Guns went up and a tall, thin man with silvery hair stepped out. He wasn’t the mad scientist they were expecting with a dirty lab coat and frizzy gray hair, but a neat and trim man in an expensive suit who looked more like a stockbroker than anything else.
“Now,” he said. “Are you here to seek vengeance for what has happened or do you want answers?”
The way they were feeling, vengeance sounded pretty good. But they weren’t after that and this guy looked positively harmless, sad really. He looked just worn and empty like maybe you could beat him to death with a hammer and he wouldn’t have even attempted to defend himself. He was offering them a look in his dark chest of secrets and they could not refuse.
“It doesn’t matter to me who you are,” he said to them. “I’m going to tell you what happened here. How this came about. Because today or tomorrow the Army will come in here and sterilize this entire place. No one and nothing will be left. The wheels are already turning.”
“And who are you?” Tommy put to him.
“I was, until five years ago, a professor of cellular biology at Stanford. My name is Robert Osborne, if that interests you. I came here five years ago after being contacted by the Army Medical Research Command on authorization of DARPA, the Defense Advanced Research Project Agency. They wanted to include me in an ongoing research program known as the ReGenesis Project.”

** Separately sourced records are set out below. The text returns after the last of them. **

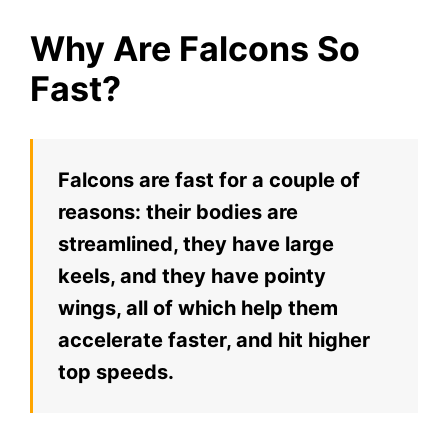
Why Are Falcons So
Fast?
Falcons are fast for a couple of
reasons: their bodies are
streamlined, they have large
keels, and they have pointy
wings, all of which help them
accelerate faster, and hit higher
top speeds.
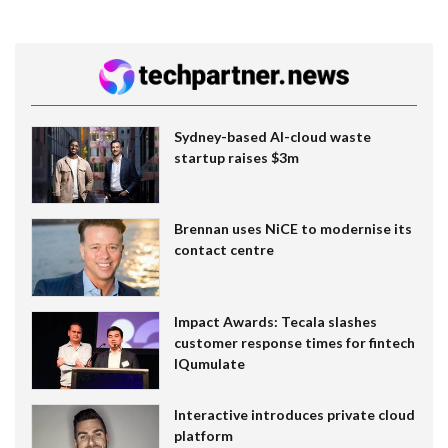
Sydney-based AI-cloud waste
startup raises $3m
Brennan uses NiCE to modernise its
contact centre
Impact Awards: Tecala slashes
customer response times for fintech
IQumulate
Interactive introduces private cloud
platform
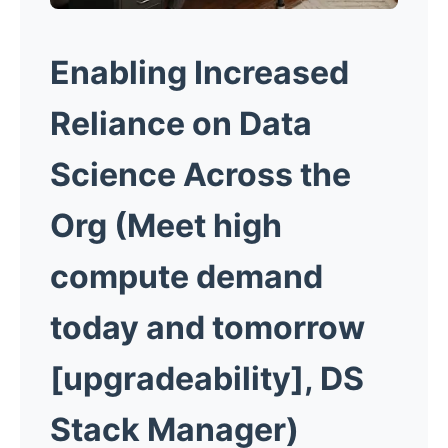
Enabling Increased
Reliance
on Data
Science Across the
Org
(Meet high
compute demand
today and tomorrow
[upgradeability], DS
Stack Manager)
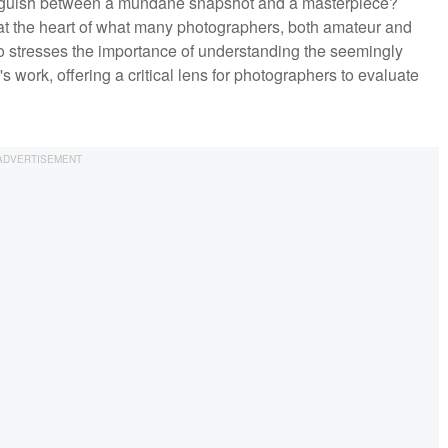
nguish between a mundane snapshot and a masterpiece?
 at the heart of what many photographers, both amateur and
deo stresses the importance of understanding the seemingly
 work, offering a critical lens for photographers to evaluate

“And what was that about?” Tommy said. “Making zombies?”
If such a man as Osbourne could smile, could show some human warmth, he did it then. But it passed quickly enough. “Hardly. The aim of the project was an investigation into limb and tissue regeneration.”
Osbourne said that the U.S. military had been interested in this for years, the possible application of biological regeneration technology to battlefield injuries. Hence, soldiers with disfiguring injuries and the loss of limbs could be potentially made whole again.
“And how did you go about this…this project?” Mitch asked him.
“By studying Medieval alchemy and certain remains of a Seventeenth-century warlock named Alardus Weerden…”
15
The research, Osbourne explained, was initially begun back in the 1970’s from studies in the acceleration of the healing of battlefield wounds and burns. And from that, it was extrapolated that possibly entire limbs could be regrown. Flatworms, fish, and certain amphibians can regenerate internal organs, tissues, and limbs to a certain extent, but humans can only regrow selective tissues and organs…the liver, the blood, the outermost layer of skin.
“It’s really genetics,” Osbourne went on, “when you come down to it. All the information to regenerate any tissues or limbs is encoded in the genes if we could only activate it.”
He said the initial research was done on salamanders, which can regenerate limbs. The key was to unlock how they did it and apply this to higher vertebrates, namely, man. The theory was that these salamanders, when they experienced significant tissue loss or damage or the amputation of a limb, had a sort of signal response. In that, when the tissues were damaged, cells at the site released signals which activated regeneration on a cellular level. This response was much like that in a human embryo when genetic encoding allows it to grow an arm or a leg for the first time. The trick was to reestablish this marvelous mechanism.
They were all sitting in Osbourne’s office by this time, out of that blasphemous workshop of creation that made everyone a little uneasy.
“Project ReGenesis was aimed at understanding the molecular basis for regeneration,” he told them. “The first breakthrough was learning that when an amphibian regenerates a limb, there was not only healing at the sight to prevent blood loss, but no scarring. Humans always develop scar tissue at the wound sight. Amphibians heal, but they do not scar. You see, at the site of the missing limb, various specialized cells like skin and bone and nerve tissue immediately lose their identity and become generalized. Like stem cells or T-cells, they no longer know what kind of cells they are. This is called de-differentiation. The result is a mass of unspecialized cells called a blastema which proliferates at an amazing rate to form a limb bud. These cells take on specialized roles as the limb develops.”